Top of SUPPLIED DATA

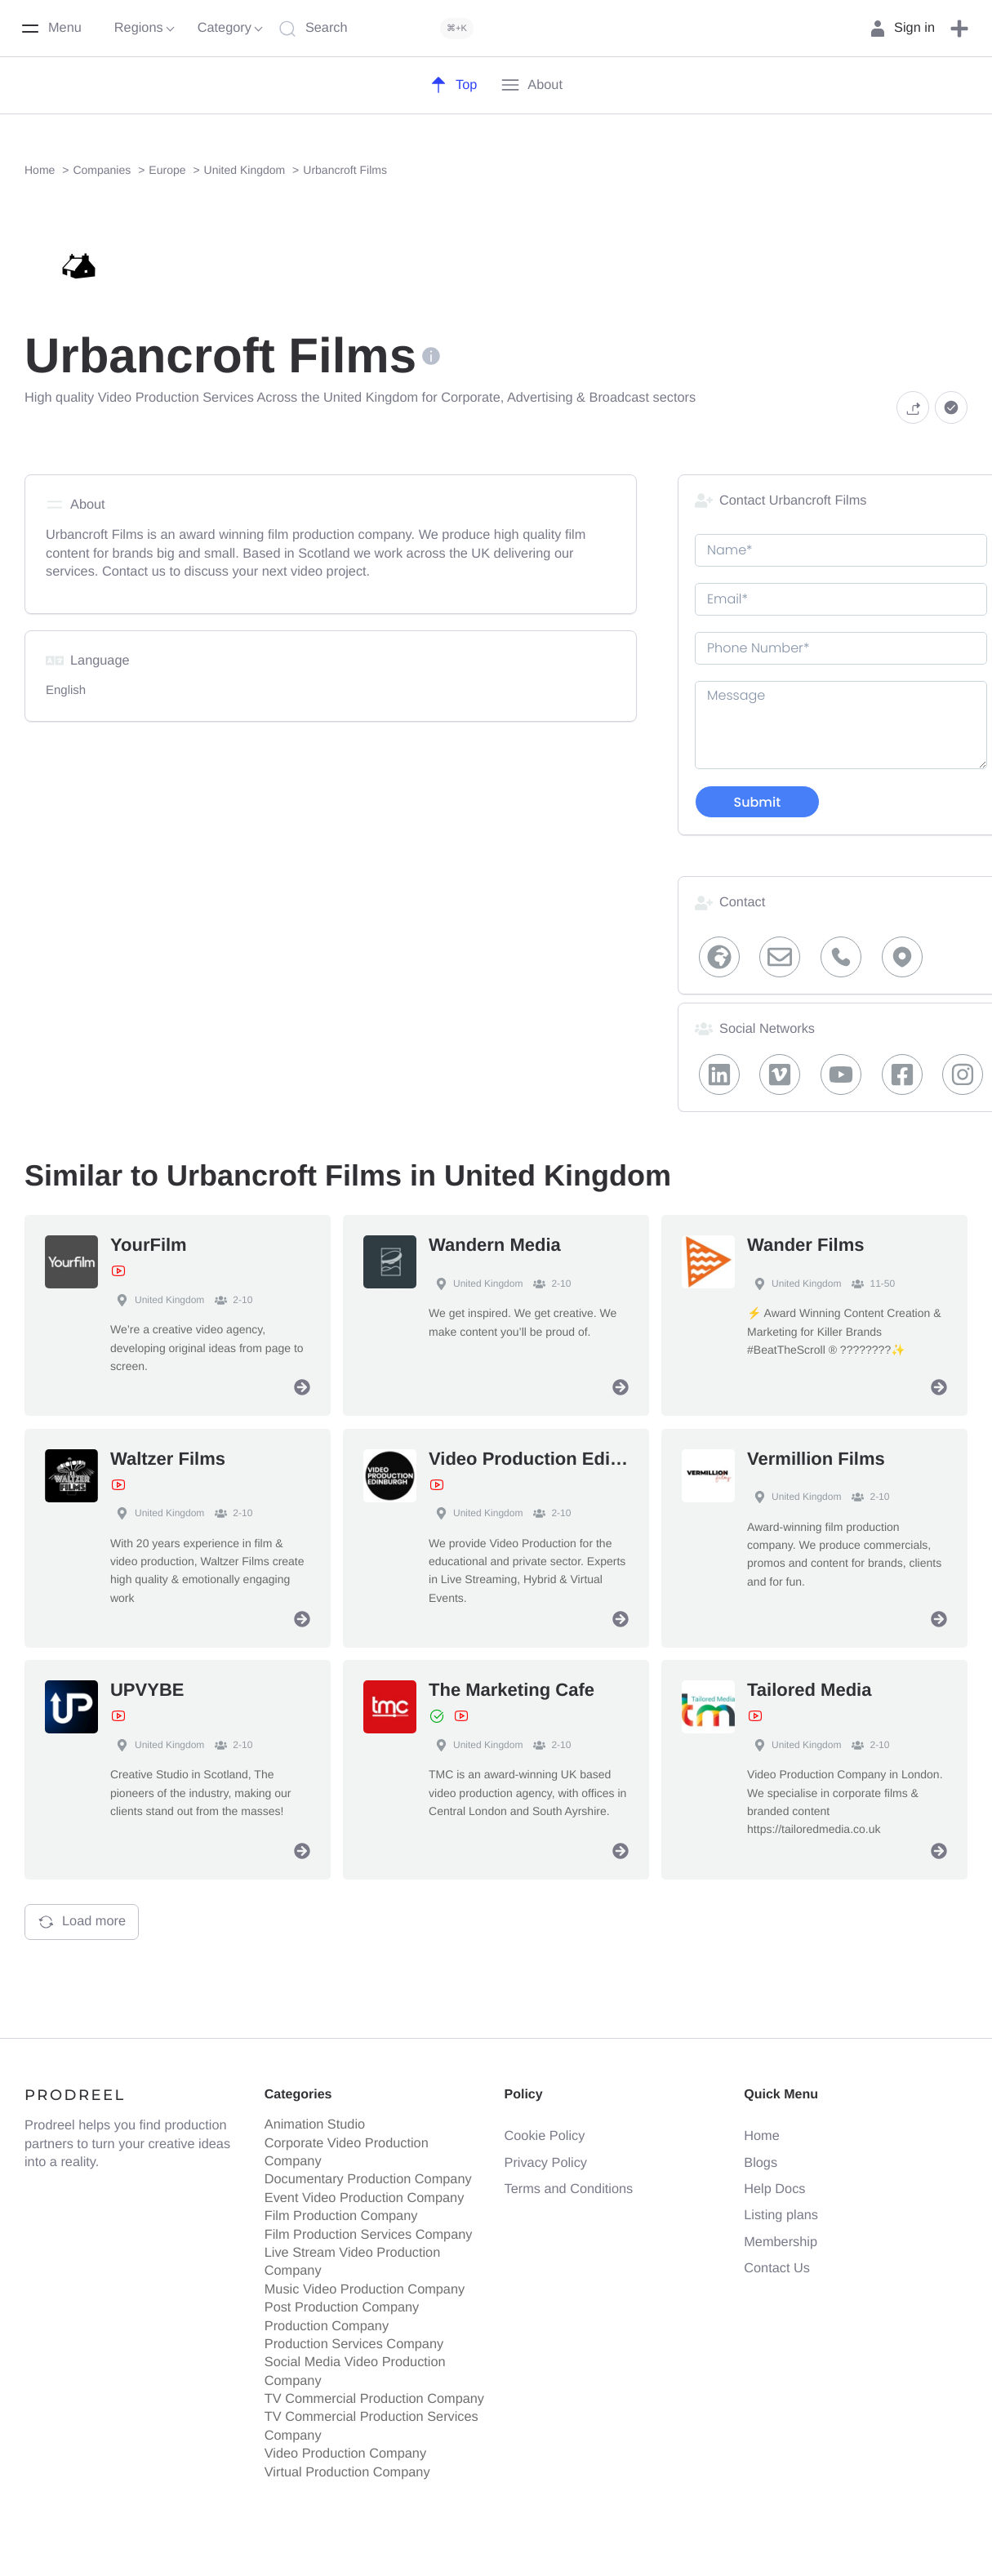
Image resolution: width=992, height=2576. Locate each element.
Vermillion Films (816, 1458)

Bottom of SUPPLIED DATA
Top of SUPPLIED DATA

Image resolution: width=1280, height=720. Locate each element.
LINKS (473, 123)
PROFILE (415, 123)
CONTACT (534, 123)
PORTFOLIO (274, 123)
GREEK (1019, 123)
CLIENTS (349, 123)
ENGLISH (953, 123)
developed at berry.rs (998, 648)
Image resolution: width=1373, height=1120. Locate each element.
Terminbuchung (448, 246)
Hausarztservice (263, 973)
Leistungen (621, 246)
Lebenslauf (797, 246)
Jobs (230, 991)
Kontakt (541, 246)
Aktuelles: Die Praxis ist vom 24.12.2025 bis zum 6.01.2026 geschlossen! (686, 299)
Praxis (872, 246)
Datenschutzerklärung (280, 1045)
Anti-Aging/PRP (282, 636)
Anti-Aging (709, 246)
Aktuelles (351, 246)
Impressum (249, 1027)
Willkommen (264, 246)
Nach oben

Bottom of SUPPLIED DATA

▸ WHAT YOU HAVE TO DO:
Retype the entries above exactly, but only from the line containing "Image resolution: width=992, height=2576." through the line containing "Vermillion Films (816, 1458)", both included.

▸ WRITTEN RESPONSE:
Image resolution: width=992, height=2576. Locate each element.
Vermillion Films (816, 1458)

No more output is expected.